I have a large file (millions of lines) containing IP addresses and ports from a several hour network capture, one ip/port per line. Lines are of this format:

ip.ad.dre.ss[:port]

#Desired result:

There is an entry for each packet I received while logging, so there are a lot of duplicate addresses. I'd like to be able to run this through a shell script of some sort which will be able to reduce it to lines of the format

ip.ad.dre.ss[:port] count

where count is the number of occurrences of that specific address (and port). No special work has to be done, treat different ports as different addresses.

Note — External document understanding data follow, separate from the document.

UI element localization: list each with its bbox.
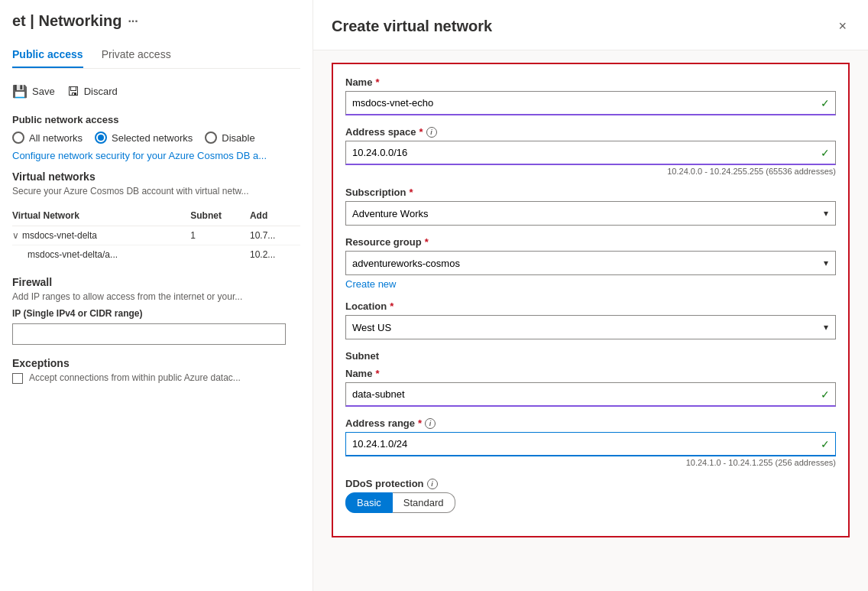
required-star-7: * — [418, 417, 422, 429]
subscription-select-wrapper: Adventure Works ▾ — [345, 201, 836, 226]
flyout-title: Create virtual network — [332, 18, 492, 35]
configure-link[interactable]: Configure network security for your Azur… — [12, 150, 267, 161]
subscription-select[interactable]: Adventure Works — [345, 201, 836, 226]
ddos-protection-label: DDoS protection i — [345, 478, 836, 489]
tab-public-access[interactable]: Public access — [12, 42, 83, 68]
subnet-section: Subnet Name * ✓ Address range — [345, 350, 836, 467]
ddos-info-icon[interactable]: i — [427, 479, 438, 489]
subscription-label: Subscription * — [345, 187, 836, 198]
flyout-panel: Create virtual network × Name * ✓ Addres… — [313, 0, 868, 591]
location-label: Location * — [345, 300, 836, 312]
firewall-desc: Add IP ranges to allow access from the i… — [12, 291, 300, 302]
resource-group-select-wrapper: adventureworks-cosmos ▾ — [345, 251, 836, 275]
flyout-header: Create virtual network × — [313, 0, 868, 50]
subscription-field: Subscription * Adventure Works ▾ — [345, 187, 836, 226]
subnet-name-field: Name * ✓ — [345, 368, 836, 407]
network-access-radio-group: All networks Selected networks Disable — [12, 132, 300, 144]
subnet-address-range-hint: 10.24.1.0 - 10.24.1.255 (256 addresses) — [345, 458, 836, 467]
save-button[interactable]: 💾 Save — [12, 81, 55, 102]
table-row: msdocs-vnet-delta/a... 10.2... — [12, 245, 300, 265]
address-space-hint: 10.24.0.0 - 10.24.255.255 (65536 address… — [345, 167, 836, 176]
ddos-basic-button[interactable]: Basic — [345, 492, 393, 513]
form-section: Name * ✓ Address space * i ✓ — [332, 63, 850, 537]
subnet-address-range-checkmark: ✓ — [821, 438, 830, 450]
required-star-3: * — [409, 187, 413, 198]
resource-group-select[interactable]: adventureworks-cosmos — [345, 251, 836, 275]
location-field: Location * West US ▾ — [345, 300, 836, 339]
subnet-address-range-field: Address range * i ✓ 10.24.1.0 - 10.24.1.… — [345, 417, 836, 467]
ddos-standard-button[interactable]: Standard — [393, 492, 455, 513]
radio-disable[interactable]: Disable — [205, 132, 254, 144]
required-star: * — [375, 76, 379, 88]
radio-circle-selected — [95, 132, 107, 144]
flyout-body: Name * ✓ Address space * i ✓ — [313, 50, 868, 591]
left-panel: et | Networking ··· Public access Privat… — [0, 0, 313, 591]
resource-group-label: Resource group * — [345, 236, 836, 248]
address-range-info-icon[interactable]: i — [425, 418, 436, 429]
subnet-address-range-input[interactable] — [345, 432, 836, 456]
expand-icon[interactable]: ∨ — [12, 230, 19, 241]
tab-bar: Public access Private access — [12, 42, 300, 69]
exceptions-section: Exceptions Accept connections from withi… — [12, 357, 300, 384]
page-title: et | Networking ··· — [12, 12, 300, 30]
address-space-checkmark: ✓ — [821, 147, 830, 159]
exceptions-check: Accept connections from within public Az… — [12, 372, 300, 384]
save-icon: 💾 — [12, 84, 28, 99]
subnet-name-input[interactable] — [345, 382, 836, 407]
col-subnet: Subnet — [190, 206, 250, 226]
address-space-label: Address space * i — [345, 126, 836, 138]
address-space-info-icon[interactable]: i — [426, 127, 437, 138]
subnet-address-range-input-wrapper: ✓ — [345, 432, 836, 456]
vnet-section-title: Virtual networks — [12, 170, 300, 183]
tab-private-access[interactable]: Private access — [102, 42, 171, 68]
required-star-4: * — [425, 236, 429, 248]
ellipsis-menu[interactable]: ··· — [128, 15, 138, 28]
address-space-input[interactable] — [345, 141, 836, 165]
location-select[interactable]: West US — [345, 315, 836, 339]
radio-circle-all — [12, 132, 24, 144]
subnet-name-input-wrapper: ✓ — [345, 382, 836, 407]
ip-input[interactable] — [12, 323, 286, 345]
name-field: Name * ✓ — [345, 76, 836, 115]
radio-all-networks[interactable]: All networks — [12, 132, 83, 144]
required-star-6: * — [375, 368, 379, 379]
table-row: ∨msdocs-vnet-delta 1 10.7... — [12, 226, 300, 245]
firewall-title: Firewall — [12, 276, 300, 288]
ip-label: IP (Single IPv4 or CIDR range) — [12, 308, 300, 319]
close-button[interactable]: × — [835, 15, 850, 37]
name-input[interactable] — [345, 91, 836, 115]
ddos-protection-field: DDoS protection i Basic Standard — [345, 478, 836, 513]
name-checkmark: ✓ — [821, 97, 830, 109]
create-new-link[interactable]: Create new — [345, 278, 396, 290]
ddos-toggle-group: Basic Standard — [345, 492, 836, 513]
vnet-section-desc: Secure your Azure Cosmos DB account with… — [12, 186, 300, 196]
discard-button[interactable]: 🖫 Discard — [67, 82, 118, 102]
name-input-wrapper: ✓ — [345, 91, 836, 115]
required-star-2: * — [419, 126, 423, 138]
required-star-5: * — [390, 300, 394, 312]
col-virtual-network: Virtual Network — [12, 206, 190, 226]
address-space-field: Address space * i ✓ 10.24.0.0 - 10.24.25… — [345, 126, 836, 176]
subnet-name-checkmark: ✓ — [821, 388, 830, 401]
address-space-input-wrapper: ✓ — [345, 141, 836, 165]
col-addr: Add — [250, 206, 300, 226]
location-select-wrapper: West US ▾ — [345, 315, 836, 339]
vnet-table: Virtual Network Subnet Add ∨msdocs-vnet-… — [12, 206, 300, 264]
discard-icon: 🖫 — [67, 85, 79, 99]
exceptions-checkbox[interactable] — [12, 373, 23, 384]
subnet-name-label: Name * — [345, 368, 836, 379]
radio-selected-networks[interactable]: Selected networks — [95, 132, 193, 144]
subnet-header: Subnet — [345, 350, 836, 362]
resource-group-field: Resource group * adventureworks-cosmos ▾… — [345, 236, 836, 290]
name-label: Name * — [345, 76, 836, 88]
toolbar: 💾 Save 🖫 Discard — [12, 81, 300, 102]
network-access-label: Public network access — [12, 114, 300, 125]
radio-circle-disable — [205, 132, 217, 144]
exceptions-title: Exceptions — [12, 357, 300, 369]
firewall-section: Firewall Add IP ranges to allow access f… — [12, 276, 300, 345]
subnet-address-range-label: Address range * i — [345, 417, 836, 429]
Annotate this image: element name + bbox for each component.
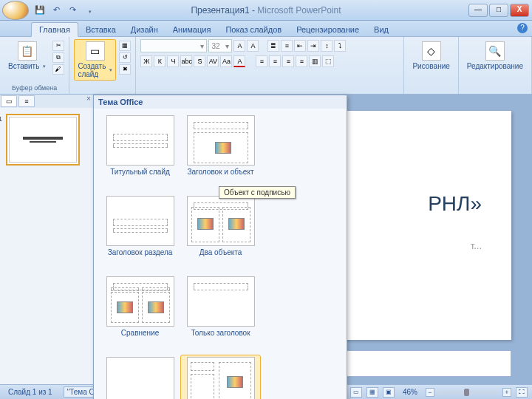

So far, I'm using this command to scrape all of the ip addresses from the log file:

grep -o -E [0-9]+\.[0-9]+\.[0-9]+\.[0-9]+(:[0-9]+)? ip_traffic-1.log > ips.txt

From that, I can use a fairly simple regex to scrape out all of the ip addresses that were sent by my address (which I don't care about)

I can then use the following to extract the unique entries:

sort -u ips.txt > intermediate.txt

I don't know how I can aggregate the line counts somehow with sort.

Bash Solutions


Solution 1 - Bash

You can use the uniq command to get counts of sorted repeated lines:

sort ips.txt | uniq -c

To get the most frequent results at top (thanks to Peter Jaric):

sort ips.txt | uniq -c | sort -bgr

Solution 2 - Bash

To count the total number of unique lines (i.e. not considering duplicate lines) we can use uniq or Awk with wc:

sort ips.txt | uniq | wc -l
awk '!seen[$0]++' ips.txt | wc -l

Awk's arrays are associative so it may run a little faster than sorting.

Generating text file:

$  for i in {1..100000}; do echo $RANDOM; done > random.txt
$ time sort random.txt | uniq | wc -l
31175

real    0m1.193s
user    0m0.701s
sys     0m0.388s

$ time awk '!seen[$0]++' random.txt | wc -l
31175

real    0m0.675s
user    0m0.108s
sys     0m0.171s


Solution 3 - Bash

This is the fastest way to get the count of the repeated lines and have them nicely printed sored by the least frequent to the most frequent:

awk '{!seen[$0]++}END{for (i in seen) print seen[i], i}' ips.txt | sort -n

If you don't care about performance and you want something easier to remember, then simply run:

sort ips.txt | uniq -c | sort -n

PS:

sort -n parse the field as a number, that is correct since we're sorting using the counts.

Attributions

All content for this solution is sourced from the original question on Stackoverflow.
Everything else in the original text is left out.